Marine organisms in Southern Ocean will face shallower zone for life

Decrease expected in depth at which some shelled organisms can live

Marine organisms in the Southern Ocean may find themselves between a rock and a hard place by the end of the century as ocean acidification creates a shallower zone for life.

The new research results, reported this week in the journal Nature Climate Change, forecast that at current carbon dioxide emission rates, the depth at which some shelled organisms can survive will shrink from an average of 1,000 meters (3,280 feet) to just 150 meters (492 feet) by the year 2100, a drastic reduction in habitat.

The change, which could happen over a period as short as one year in some areas, could significantly impact marine food webs and lead to cascading changes across ocean ecosystems, including disruptions of fisheries.

"This study shows that our current carbon dioxide emission rates are influencing not only the chemistry of the Southern Ocean but its food web structure as well," says Simone Metz, program director in the National Science Foundation's (NSF) Division of Ocean Sciences, which funded the research along with NSF's Division of Atmospheric and Geospace Sciences and Office of Polar Programs.
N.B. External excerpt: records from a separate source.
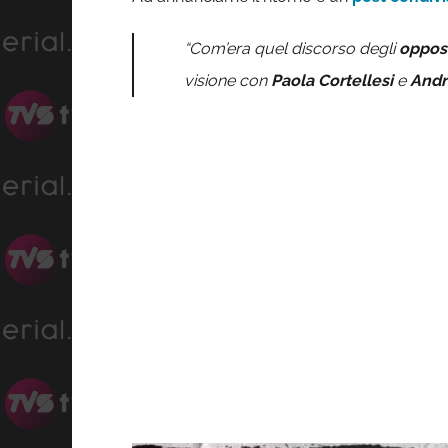
“Com’era quel discorso degli
oppos
visione con
Paola Cortellesi
e
Andr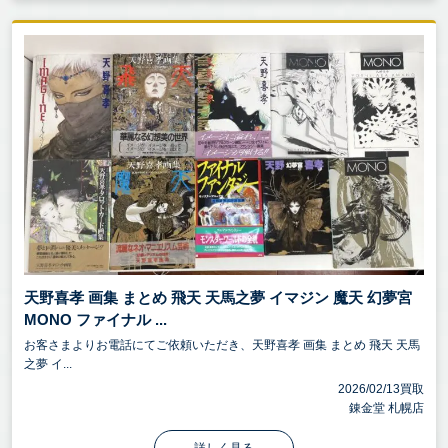
天野喜孝 画集 まとめ 飛天 天馬之夢 イマジン 魔天 幻夢宮
MONO ファイナル ...
お客さまよりお電話にてご依頼いただき、天野喜孝 画集 まとめ 飛天 天馬
之夢 イ...
2026/02/13買取
錬金堂 札幌店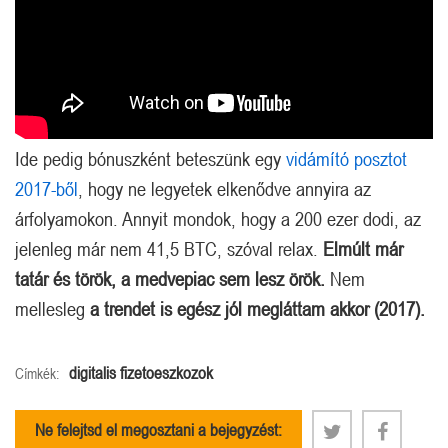
Ide pedig bónuszként beteszünk egy
vidámító posztot
2017-ből
, hogy ne legyetek elkenődve annyira az
árfolyamokon. Annyit mondok, hogy a 200 ezer dodi, az
jelenleg már nem 41,5 BTC, szóval relax.
Elmúlt már
tatár és török, a medvepiac sem lesz örök.
Nem
mellesleg
a trendet is egész jól megláttam akkor (2017).
digitalis fizetoeszkozok
Címkék:
Ne felejtsd el megosztani a bejegyzést:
Acidification occurs when oceans absorb atmospheric carbon dioxide (CO2) created by burning fossil fuels. The absorption alters the water's chemistry, lowering its pH and reducing the amount of available carbonate, which organisms such as corals and pteropods (mollusks) use to construct their calcium carbonate shells.
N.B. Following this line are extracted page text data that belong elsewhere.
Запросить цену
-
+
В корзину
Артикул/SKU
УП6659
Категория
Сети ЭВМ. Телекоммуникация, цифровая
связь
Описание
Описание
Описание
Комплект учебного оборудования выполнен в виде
"These calcifying organisms will struggle to build and maintain their shells as acidification proceeds," said Nicole Lovenduski, corresponding author of the study and a scientist at the University of Colorado Boulder (CU Boulder). "In the future, a pocket of corrosive water will sit just below the surface, making life difficult for these primarily surface-dwelling species."

The Southern Ocean is particularly vulnerable to acidification due to colder waters that increase the solubility of CO2 and upwelling that brings carbon-rich water close to the surface.

The study used data from the Community Earth System Model (CESM) to forecast ocean acidification under several CO2 emission assumption scenarios, looking at changes in calcium carbonate saturation. The researchers also examined water samples collected from previous expeditions to the Southern Ocean.

"We suspect that previous studies have overlooked the emergence of this shallow horizon by averaging data from different models rather than looking at individual models," said co-author Gabriela Negrete-Garcia of the Scripps Institution of Oceanography.

While the individual simulations of the model differed on the timing, the research suggests that changes may be inevitable in large regions of the Southern Ocean, regardless of future mitigation efforts.

"If emissions were curbed tomorrow, this sudden shallow horizon would still appear, even if possibly delayed," Lovenduski said. "That inevitability, along with the lack of time for organisms to adapt, is most concerning."

Additional co-authors of the study included Kristen Krumhardt of CU Boulder, Claudine Hauri of the University of Alaska Fairbanks and Siv Lauvset of the University of Bergen in Norway.